(Beginning of Source material)
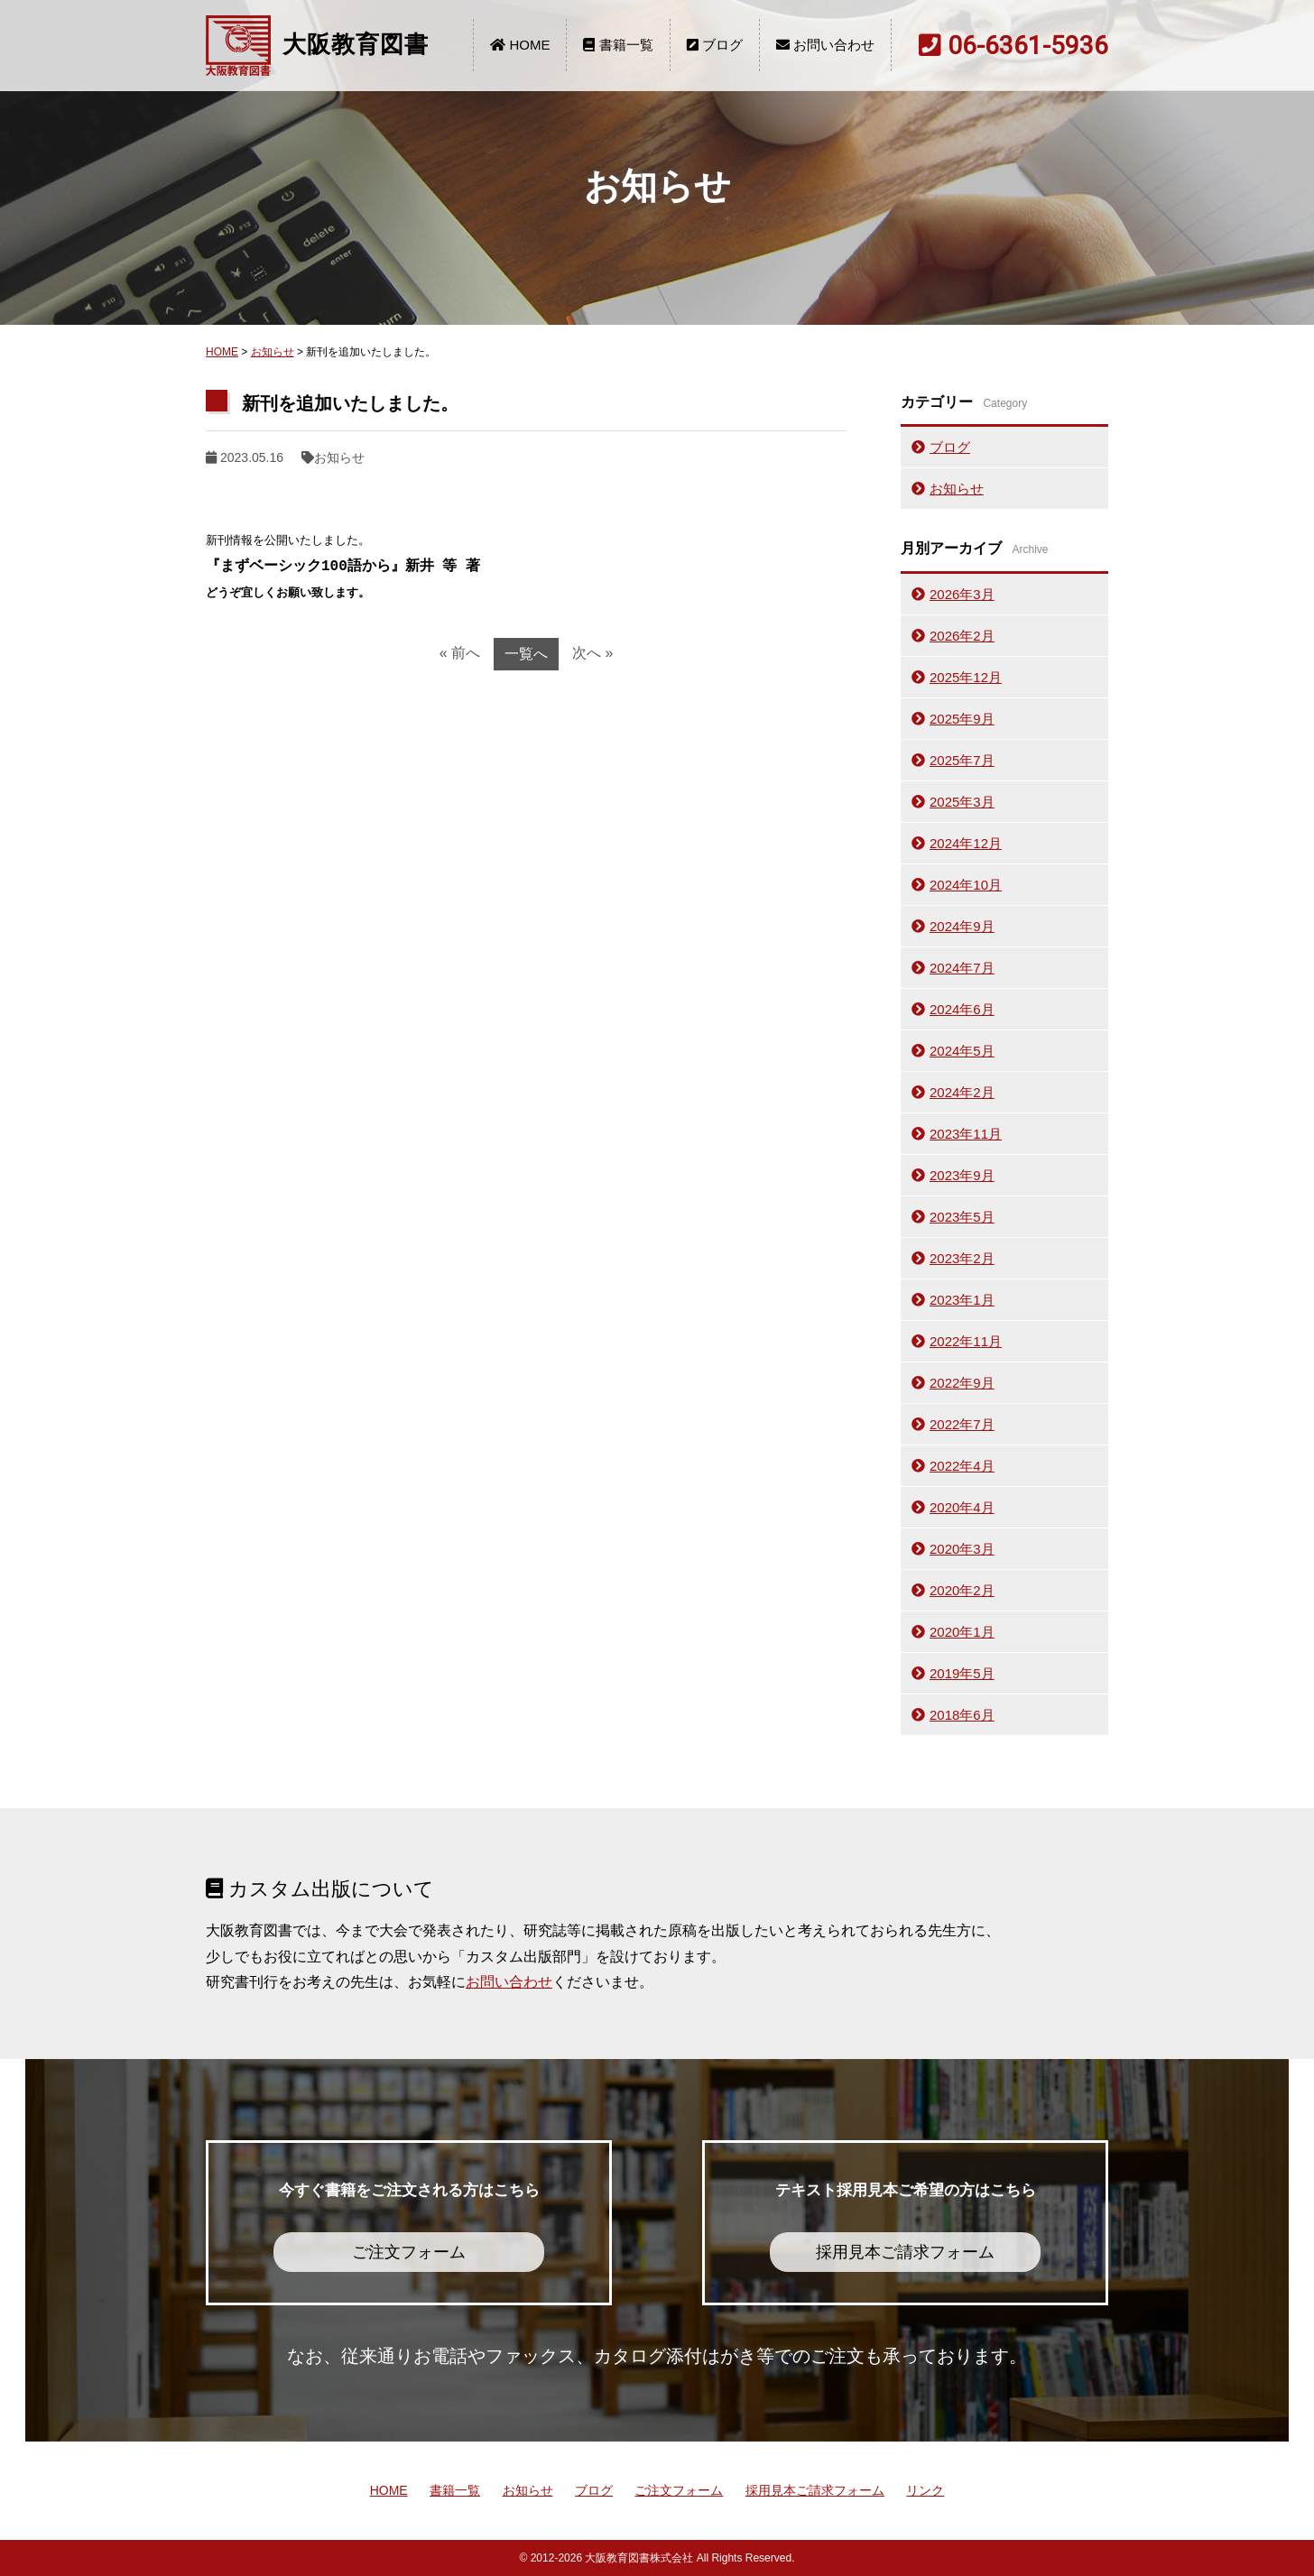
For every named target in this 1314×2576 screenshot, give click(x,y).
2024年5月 (962, 1050)
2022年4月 (962, 1465)
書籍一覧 (617, 44)
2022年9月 (962, 1382)
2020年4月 (962, 1507)
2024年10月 (966, 884)
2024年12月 (966, 843)
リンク (925, 2490)
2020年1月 (962, 1631)
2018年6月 (962, 1714)
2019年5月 (962, 1673)
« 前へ (460, 652)
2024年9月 (962, 926)
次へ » (592, 652)
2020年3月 (962, 1548)
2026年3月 (962, 594)
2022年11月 (966, 1341)
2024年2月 (962, 1092)
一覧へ (526, 653)
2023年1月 (962, 1299)
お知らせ (272, 352)
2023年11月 (966, 1133)
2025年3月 (962, 801)
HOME (520, 44)
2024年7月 (962, 967)
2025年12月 (966, 677)
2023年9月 (962, 1175)
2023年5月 (962, 1216)
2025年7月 (962, 760)
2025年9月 (962, 718)
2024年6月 (962, 1009)
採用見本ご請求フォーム (814, 2490)
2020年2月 (962, 1590)
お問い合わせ (825, 44)
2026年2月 (962, 635)
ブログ (715, 44)
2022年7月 (962, 1424)
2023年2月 (962, 1258)
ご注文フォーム (678, 2490)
(End of Source material)
Your copy of the entries must be exact and must contain no pictures.

For every named target in this 1314×2576 screenshot, give click(x,y).
2024年5月 (962, 1050)
2022年4月 (962, 1465)
書籍一覧 (617, 44)
2022年9月 (962, 1382)
2020年4月 (962, 1507)
2024年10月 (966, 884)
2024年12月 (966, 843)
リンク (925, 2490)
2020年1月 (962, 1631)
2018年6月 (962, 1714)
2019年5月 (962, 1673)
« 前へ (460, 652)
2024年9月 (962, 926)
次へ » (592, 652)
2020年3月 (962, 1548)
2026年3月 (962, 594)
2022年11月 (966, 1341)
2024年2月 (962, 1092)
一覧へ (526, 653)
2023年1月 (962, 1299)
お知らせ (272, 352)
2023年11月 (966, 1133)
2025年3月 (962, 801)
HOME (520, 44)
2024年7月 (962, 967)
2025年12月 (966, 677)
2023年9月 (962, 1175)
2023年5月 (962, 1216)
2025年7月 (962, 760)
2025年9月 (962, 718)
2024年6月 (962, 1009)
採用見本ご請求フォーム (814, 2490)
2020年2月 (962, 1590)
お問い合わせ (825, 44)
2026年2月 (962, 635)
ブログ (715, 44)
2022年7月 (962, 1424)
2023年2月 (962, 1258)
ご注文フォーム (678, 2490)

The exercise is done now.